### ABOUT THIS EXERCISE
What the answer must contain is every line of the records, exactly, with no pictures.

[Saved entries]
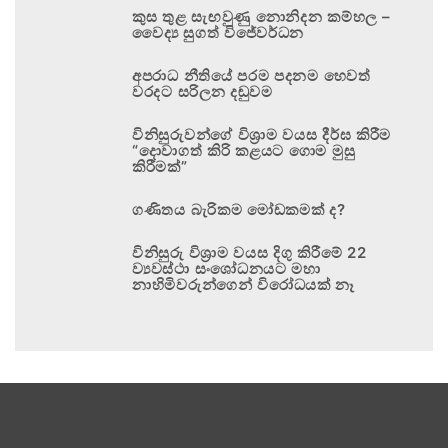
කුස තුළ සැඟවුණු නොනිදන කම්හල –
වෛද්‍ය සුගත් විජේවර්ධන
අපරාධ නීතියේ පරම පදනම හෙවත්
වරදට සරිලන දඬුවම
විනිසුරුවන්ගේ විශ්‍රාම වයස දීර්ඝ කිරීම
“දොවාගත් කිරි කළයට ගොම මුසු
කිරීමක්”
ගණිතය බැරිකම මෝඩකමක් ද?
විනිසුරු විශ්‍රාම වයස දිගු කිරීමේ 22
ව්‍යවස්ථා සංශෝධනයට මහා
නාහිමිවරුන්ගෙන් විරෝධයක් නෑ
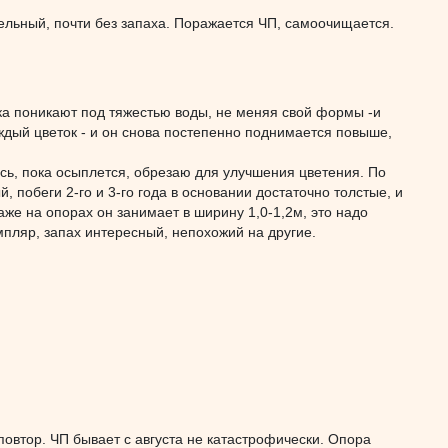
ительный, почти без запаха. Поражается ЧП, самоочищается.
гка поникают под тяжестью воды, не меняя свой формы -и
ждый цветок - и он снова постепенно поднимается повыше,
юсь, пока осыплется, обрезаю для улучшения цветения. По
, побеги 2-го и 3-го года в основании достаточно толстые, и
аже на опорах он занимает в ширину 1,0-1,2м, это надо
мпляр, запах интересный, непохожий на другие.
овтор. ЧП бывает с августа не катастрофически. Опора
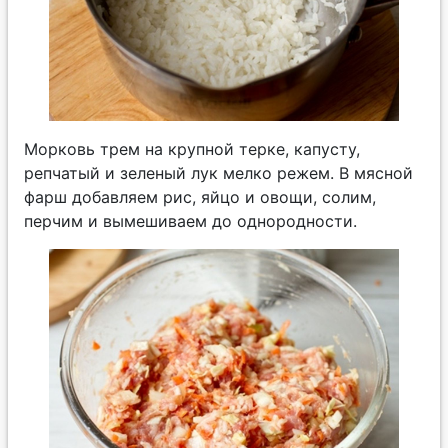
Морковь трем на крупной терке, капусту,
репчатый и зеленый лук мелко режем. В мясной
фарш добавляем рис, яйцо и овощи, солим,
перчим и вымешиваем до однородности.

### SOLUTION TO THIS PROBLEM
කුස තුළ සැඟවුණු නොනිදන කම්හල –
වෛද්‍ය සුගත් විජේවර්ධන
අපරාධ නීතියේ පරම පදනම හෙවත්
වරදට සරිලන දඬුවම
විනිසුරුවන්ගේ විශ්‍රාම වයස දීර්ඝ කිරීම
“දොවාගත් කිරි කළයට ගොම මුසු
කිරීමක්”
ගණිතය බැරිකම මෝඩකමක් ද?
විනිසුරු විශ්‍රාම වයස දිගු කිරීමේ 22
ව්‍යවස්ථා සංශෝධනයට මහා
නාහිමිවරුන්ගෙන් විරෝධයක් නෑ
ительный, почти без запаха. Поражается ЧП, самоочищается.
гка поникают под тяжестью воды, не меняя свой формы -и
ждый цветок - и он снова постепенно поднимается повыше,
юсь, пока осыплется, обрезаю для улучшения цветения. По
, побеги 2-го и 3-го года в основании достаточно толстые, и
аже на опорах он занимает в ширину 1,0-1,2м, это надо
мпляр, запах интересный, непохожий на другие.
овтор. ЧП бывает с августа не катастрофически. Опора
Морковь трем на крупной терке, капусту,
репчатый и зеленый лук мелко режем. В мясной
фарш добавляем рис, яйцо и овощи, солим,
перчим и вымешиваем до однородности.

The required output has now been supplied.